Over the last week, I've answered a significant number of competitive STAR Events questions. That's perfectly fine - that's part of what I do! But some questions come to me that honestly, I don't know what the correct answer is. (That's when you get the "I don't know but I'll find out" reply.) Often I refer questions to the national FCCLA office, but there are questions that they, too, are not necessarily able to quickly answer. The kinds of questions I'm talking about are not about dimensions, or page content, but the ones about very specific content knowledge in the areas of interior or fashion design, culinary arts, or food science.
Each of us has our own area in which we are more skilled and proficient, but many family and consumer sciences teachers don't have the luxury of teaching one or two areas each day. Many of you teach six (or more, yikes) preps a day - each in a different content area. One hour, you're teaching about birth defects and pregnancy risks, and the next, you're working with students to research consumer rights and responsibilities. It can then be really frustrating when a student working on a STAR Events project has a specific question and you don't have a ready answer.
Cheryl Lefon, a member of the DESE state staff, has a great suggestion to help your students get the expert help they need.
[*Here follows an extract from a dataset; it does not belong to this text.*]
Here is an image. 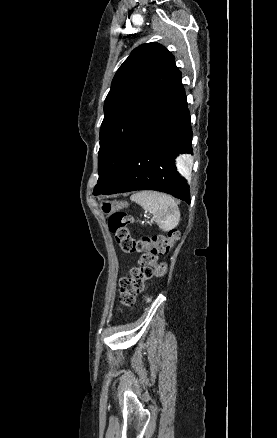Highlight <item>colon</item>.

She recommends that no matter what the STAR Event, that local community "experts" be invited to mentor students as they prepare their competitive event projects. This mentoring would not necessarily have to be face-to-face, it could be done over e-mail, phone calls, or video conferencing. (Check with your administration to find out what local policies might apply in this situation.) It's okay to let your students know that you don't have all the answers. But you can help them find out who does have the answers they need.
So what backyard experts could you "tap into" for STAR Events? Is there someone from the local financial institution that would be willing to look over an Entrepreneurship business plan? Would a local hotel manager be available to answer Hospitality event questions about front or back of the house? Is there a furniture store in the area that employs a certified interior designer who could answer the questions for the Interior Design event? Would these same individuals be helpful as potential members of your program's advisory committee?
Keep in mind local doesn't have to mean within the city limits - think about how far many of the families in your district drive for medical appointments, shopping, entertainment, etc. And with technology, it's just as easy to contact someone next door as it is across the country.
These "backyard' experts can not only help your students, but they can also become valuable resources to teachers as you seek their input to help validate or change curriculum to meet local needs.